Saved data entries:

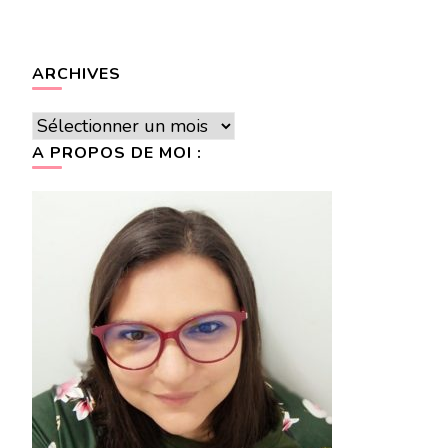
ARCHIVES
Archives
A PROPOS DE MOI :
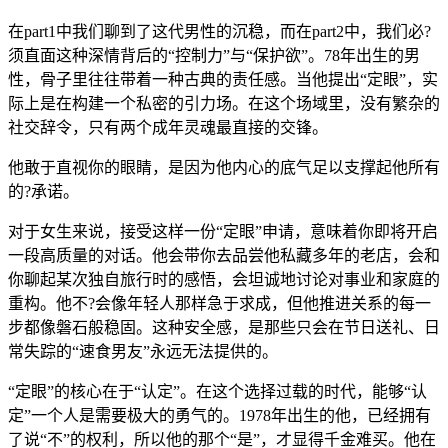
在part1中我们聊到了这代男性的沉稳，而在part2中，我们必?
须直面这种深情背后的“控制力”与“保护欲”。78年出生的男
性，骨子里往往带着一种古典的责任感。当他提出“定眼”，实
际上是在构建一个私密的引力场。在这个场域里，没有繁杂的
社交辞令，只有两个成年灵魂最直接的交锋。
他敢于直视你的眼睛，是因为他内心的底气足以支撑起他所有
的?承诺。
对于女生来说，接受这样一份“定眼”申请，意味着你即将开启
一段高质量的对话。他会带你去品尝他私藏多年的老店，会和
你聊起某次独自旅行时的感悟，会坦诚地讨论对事业和家庭的
重构。他不?会像年轻人那样急于求成，但他推进关系的每一
步都像磐石般稳固。这种安全感，是那些只会在节日送礼、日
常失踪的“速食男友”永远无法提供的。
“定眼”的核心在于“认定”。在这个选择过载的时代，能够“认
定”一个人是需要极大的勇气的。1978年出生的他，已经拥有
了说“不”的权利，所以他的那个“是”，才显得千金难买。他在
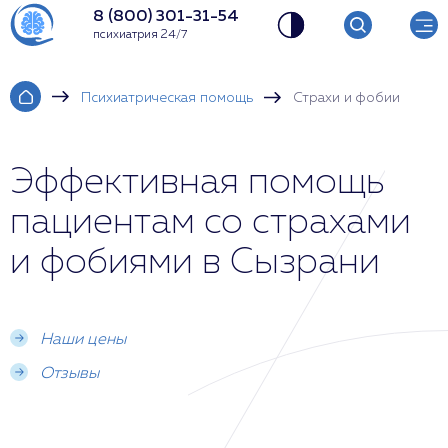
8 (800) 301-31-54
психиатрия 24/7
Психиатрическая помощь
Страхи и фобии
Эффективная помощь
пациентам со страхами
и фобиями в Сызрани
Наши цены
Отзывы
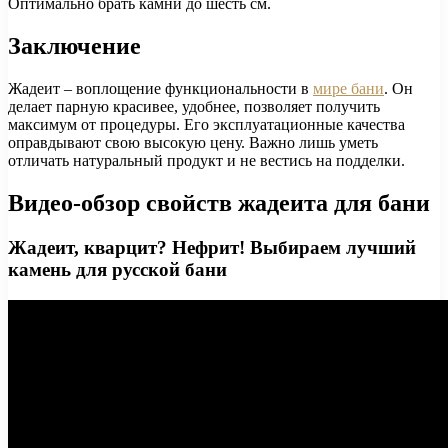
Оптимально брать камни до шесть см.
Заключение
Жадеит – воплощение функциональности в
мире бани
. Он
делает парную красивее, удобнее, позволяет получить
максимум от процедуры. Его эксплуатационные качества
оправдывают свою высокую цену. Важно лишь уметь
отличать натуральный продукт и не вестись на подделки.
Видео-обзор свойств жадеита для бани
Жадеит, кварцит? Нефрит! Выбираем лучший
камень для русской бани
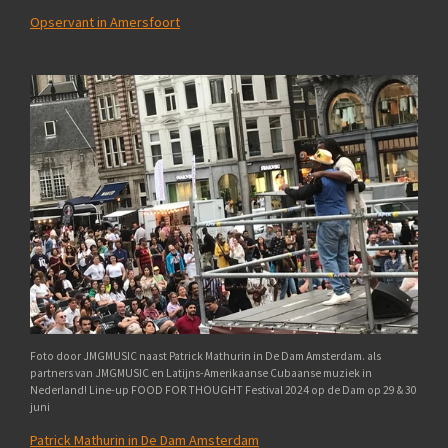
Opservant in Amersfoort
Foto door JMGMUSIC naast Patrick Mathurin in De Dam Amsterdam. als
partners van JMGMUSIC en Latijns-Amerikaanse Cubaanse muziek in
Nederland! Line-up FOOD FOR THOUGHT Festival 2024 op de Dam op 29 & 30
juni
Patrick Mathurin in De Dam Amsterdam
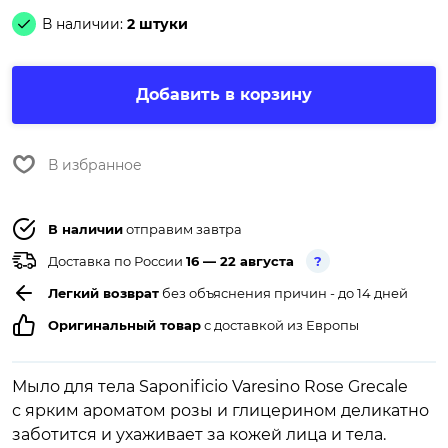
В наличии:
2 штуки
Добавить в корзину
В избранное
В наличии
отправим завтра
Доставка по России
16 — 22 августа
?
Легкий возврат
без объяснения причин - до 14 дней
Оригинальный товар
с доставкой из Европы
Мыло для тела Saponificio Varesino Rose Grecale
с ярким ароматом розы и глицерином деликатно
заботится и ухаживает за кожей лица и тела.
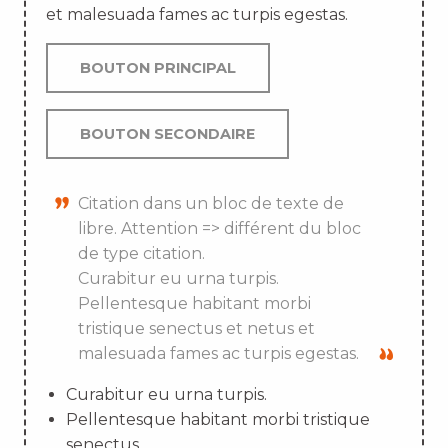
et malesuada fames ac turpis egestas.
BOUTON PRINCIPAL
BOUTON SECONDAIRE
Citation dans un bloc de texte de
libre. Attention => différent du bloc
de type citation.
Curabitur eu urna turpis.
Pellentesque habitant morbi
tristique senectus et netus et
malesuada fames ac turpis egestas.
Curabitur eu urna turpis.
Pellentesque habitant morbi tristique
senectus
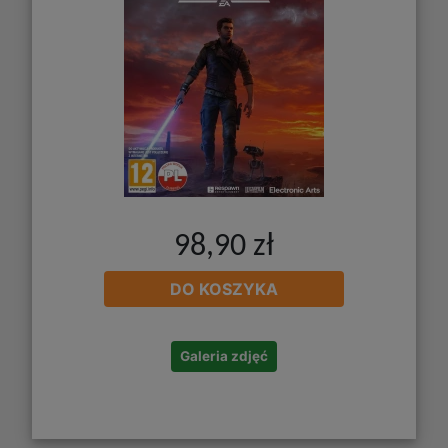
98,90 zł
DO KOSZYKA
Galeria zdjęć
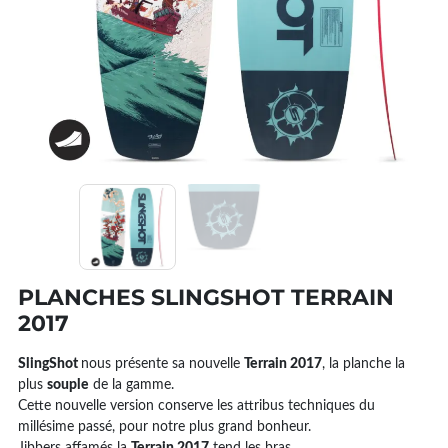
PLANCHES SLINGSHOT TERRAIN
2017
SlingShot
nous présente sa nouvelle
Terrain 2017
, la planche la
plus
souple
de la gamme.
Cette nouvelle version conserve les attribus techniques du
millésime passé, pour notre plus grand bonheur.
Jibbers affamés la
Terrain 2017
tend les bras.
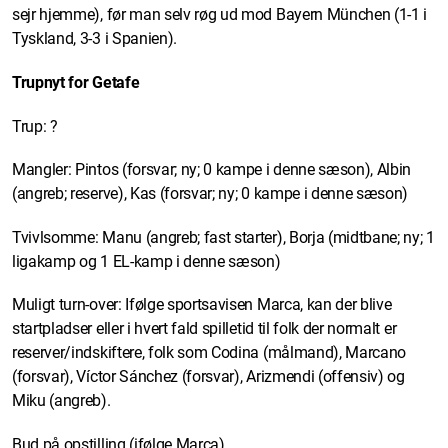
sejr hjemme), før man selv røg ud mod Bayern München (1-1 i
Tyskland, 3-3 i Spanien).
Trupnyt for Getafe
Trup: ?
Mangler: Pintos (forsvar; ny; 0 kampe i denne sæson), Albin
(angreb; reserve), Kas (forsvar; ny; 0 kampe i denne sæson)
Tvivlsomme: Manu (angreb; fast starter), Borja (midtbane; ny; 1
ligakamp og 1 EL-kamp i denne sæson)
Muligt turn-over: Ifølge sportsavisen Marca, kan der blive
startpladser eller i hvert fald spilletid til folk der normalt er
reserver/indskiftere, folk som Codina (målmand), Marcano
(forsvar), Víctor Sánchez (forsvar), Arizmendi (offensiv) og
Miku (angreb).
Bud på opstilling (ifølge Marca)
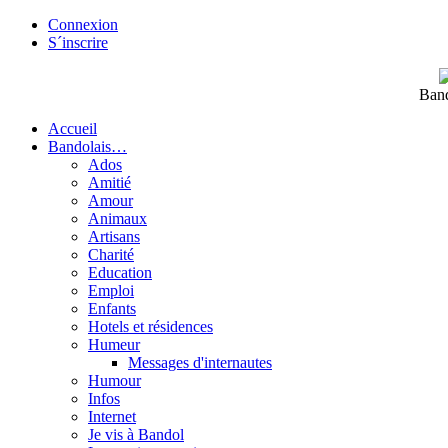
Connexion
S´inscrire
Band
Accueil
Bandolais…
Ados
Amitié
Amour
Animaux
Artisans
Charité
Education
Emploi
Enfants
Hotels et résidences
Humeur
Messages d'internautes
Humour
Infos
Internet
Je vis à Bandol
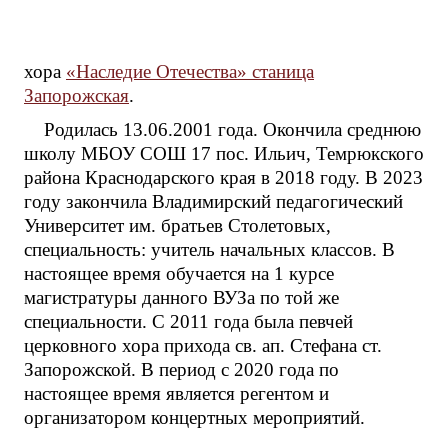
хора
«Наследие Отечества» станица
Запорожская
.
Родилась 13.06.2001 года. Окончила среднюю
школу МБОУ СОШ 17 пос. Ильич, Темрюкского
района Краснодарского края в 2018 году. В 2023
году закончила Владимирский педагогический
Университет им. братьев Столетовых,
специальность: учитель начальных классов. В
настоящее время обучается на 1 курсе
магистратуры данного ВУЗа по той же
специальности. С 2011 года была певчей
церковного хора прихода св. ап. Стефана ст.
Запорожской. В период с 2020 года по
настоящее время является регентом и
организатором концертных мероприятий.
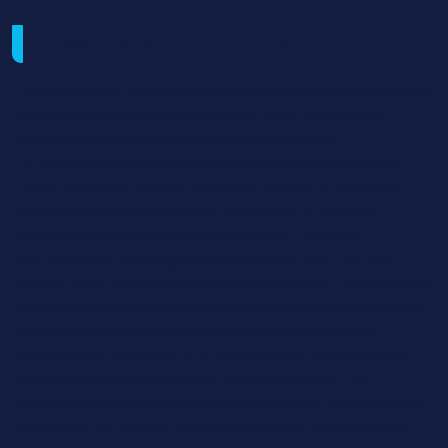
Objectifs de la formation
Les titulaires d’un BTS Assurance exerceront des postes
correspondent principalement à deux familles de
métiers dont les fonctions essentielles sont :
- la distribution de produits et services d’assurance.
Cette activité s’exerce en face à face ou à distance,
principalement en agence, mais aussi au sein de
plateformes spécialisées (téléphone, courrier
électronique, messagerie instantanée, etc.) ou, sur
rendez-vous, chez les clients et prospects. Les conseils
donnés peuvent relever des assurances de biens et de
responsabilités ou des assurances de personnes,
notamment l’épargne et la prévoyance, et s’adresser
aux particuliers comme aux professionnels. Les
appellations principales de postes sont « conseiller de
clientèle », ou au sein des entreprises d’assurances «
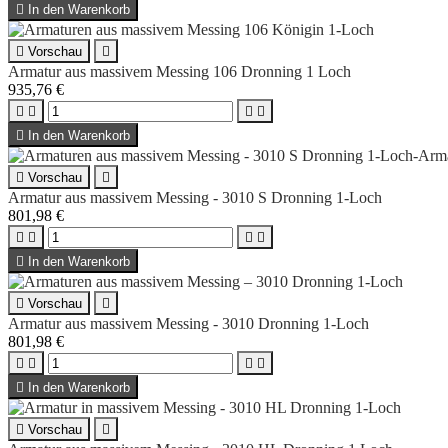

In den Warenkorb

Vorschau

Armatur aus massivem Messing 106 Dronning 1 Loch
935,76 €





In den Warenkorb

Vorschau

Armatur aus massivem Messing - 3010 S Dronning 1-Loch
801,98 €





In den Warenkorb

Vorschau

Armatur aus massivem Messing - 3010 Dronning 1-Loch
801,98 €





In den Warenkorb

Vorschau

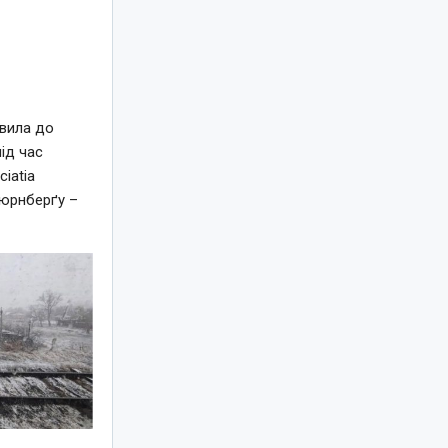
авила до
під час
iatia
Нюрнберґу –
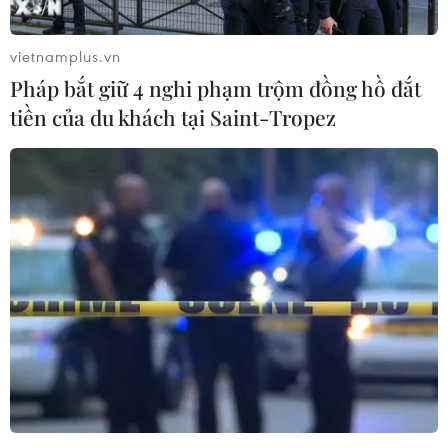
AFF Cup 2016.
vietnamplus.vn
Pháp bắt giữ 4 nghi phạm trộm đồng hồ đắt
tiền của du khách tại Saint-Tropez
Đội tuyển Việt Nam chốt danh sách: Tiền
vệ Tuấn Anh bị loại
18/11/2016 15:45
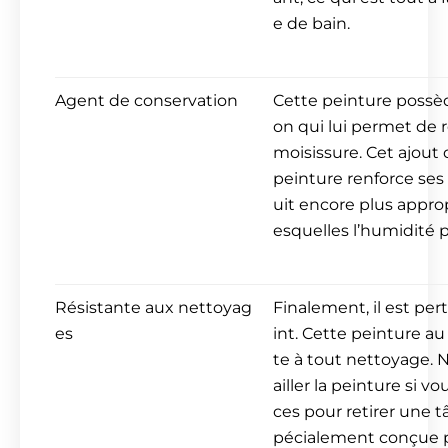
e de bain.
Agent de conservation
Cette peinture possè
on qui lui permet de ré
moisissure. Cet ajout 
peinture renforce ses
uit encore plus approp
esquelles l’humidité p
Résistante aux nettoyag
Finalement, il est per
es
int. Cette peinture au
te à tout nettoyage. N
ailler la peinture si v
ces pour retirer une t
pécialement conçue p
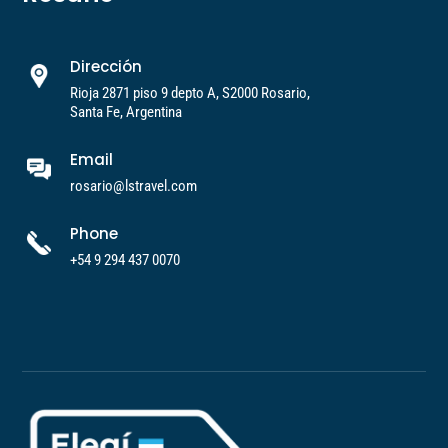
Dirección
Rioja 2871 piso 9 depto A, S2000 Rosario,
Santa Fe, Argentina
Email
rosario@lstravel.com
Phone
+54 9 294 437 0070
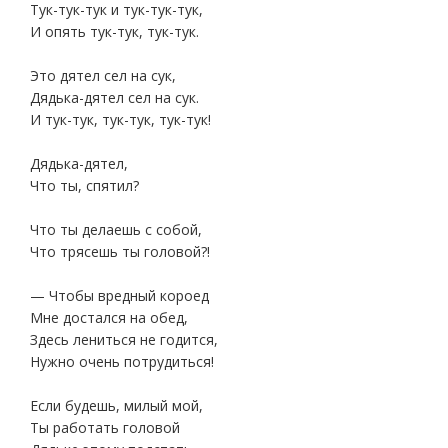
Тук-тук-тук и тук-тук-тук,
И опять тук-тук, тук-тук.
Это дятел сел на сук,
Дядька-дятел сел на сук.
И тук-тук, тук-тук, тук-тук!
Дядька-дятел,
Что ты, спятил?
Что ты делаешь с собой,
Что трясешь ты головой?!
— Чтобы вредный короед
Мне достался на обед,
Здесь лениться не годится,
Нужно очень потрудиться!
Если будешь, милый мой,
Ты работать головой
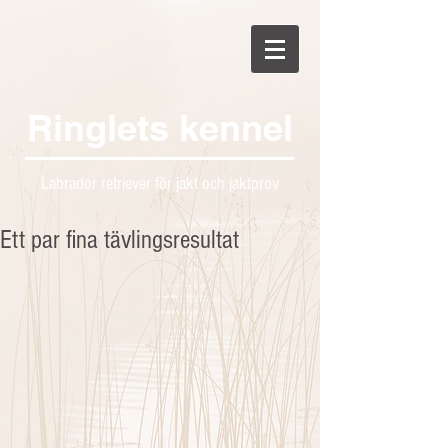
Ringlets kennel
Labrador retriever för jakt och jaktprov
Ett par fina tävlingsresultat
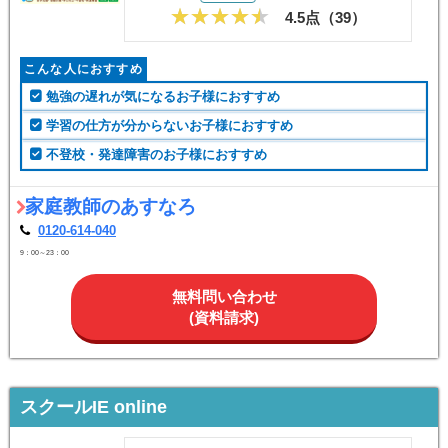
4.5点（
39
）
こんな人におすすめ
勉強の遅れが気になるお子様におすすめ
学習の仕方が分からないお子様におすすめ
不登校・発達障害のお子様におすすめ
家庭教師のあすなろ
0120-614-040
9：00～23：00
無料問い合わせ
(資料請求)
スクールIE online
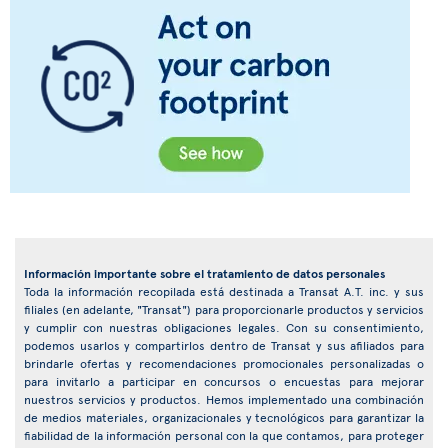
Información importante sobre el tratamiento de datos personales
Toda la información recopilada está destinada a Transat A.T. inc. y sus
filiales (en adelante, "Transat") para proporcionarle productos y servicios
y cumplir con nuestras obligaciones legales. Con su consentimiento,
podemos usarlos y compartirlos dentro de Transat y sus afiliados para
brindarle ofertas y recomendaciones promocionales personalizadas o
para invitarlo a participar en concursos o encuestas para mejorar
nuestros servicios y productos. Hemos implementado una combinación
de medios materiales, organizacionales y tecnológicos para garantizar la
fiabilidad de la información personal con la que contamos, para proteger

Instructions for the task
Find the count of lines in the data above where the string "nouvelle" occurs. Provide that number alone.

Task response
2